In Python, by default we have three options to add parallel processing to our applications:

  • threading
  • multiprocessing
  • concurrent.futures

The first option, threading is useful with I/O and networking tasks, as the parallelization remains in a single core.

The second option, multiprocessing, is used with intensive CPU tasks, and the processing will be distributed in all the cores of our machine. The disadvantage of multiprocessing is that all the information and objects should be serializable. To know is an object is serializable, you can try to pickle and unpickle.
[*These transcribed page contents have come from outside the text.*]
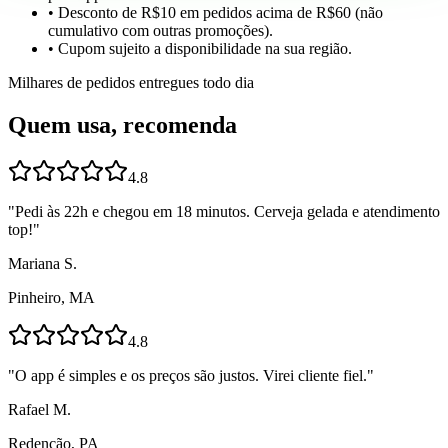
• Desconto de R$10 em pedidos acima de R$60 (não
cumulativo com outras promoções).
• Cupom sujeito a disponibilidade na sua região.
Milhares de pedidos entregues todo dia
Quem usa, recomenda
4.8
"
Pedi às 22h e chegou em 18 minutos. Cerveja gelada e atendimento
top!
"
Mariana S.
Pinheiro, MA
4.8
"
O app é simples e os preços são justos. Virei cliente fiel.
"
Rafael M.
Redenção, PA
If the process goes without error, you can use multiprocessing as a rule of the tumb.

The last option, concurrent.futures offers an API to use threading and multiprocessing with the same interface. The interface, in my opinion, is cleaner, and you can start programming and later on decide if you want to make use of threading or multiprocessing as the backend.

In this example, I will use the backend of threading

Let’s start. First, we import the modules.

import concurrent.futures
import time

Now let’s write a function that waits 5 seconds and return the text passed as the argument

def echo(text):
    time.sleep(5)
    return text

Now, lets try:

%%time
print(echo('Hello') + ' ' + echo('world'))
Hello world
Wall time: 10 s

As expected, the command took 10s to complete

Now we are going to apply the concurrent.futures to our application. The differences are that in this case, we do not call our functions directly, but we pass the function name and the arguments as arguments of the submit function of concurrent.futures.Executor. Another critical difference is the immediate return of our call is a Future object, and if we want the actual return, we must use the result() method.

If you did not understand the last paragraph, do not despair, it is easier to see with an example:

# First we must initialize the executor
executor = concurrent.futures.ThreadPoolExecutor()
# Now we can submit the tasks
example_task = executor.submit(echo, 'Hello')

Now we can see that the tasks are not functions, but a Future object.

print(type(example_task))
<class 'concurrent.futures._base.Future'>

And if we wanted the return value, we use the result() method.

print(example_task.result())
Hello

Now to print Hello world, we do:

%%time
task1 = executor.submit(echo, 'Hello')
task2 = executor.submit(echo, 'world')
print(task1.result() + ' ' + task2.result())
Hello world
Wall time: 5.01 s

We see that it took 5 seconds.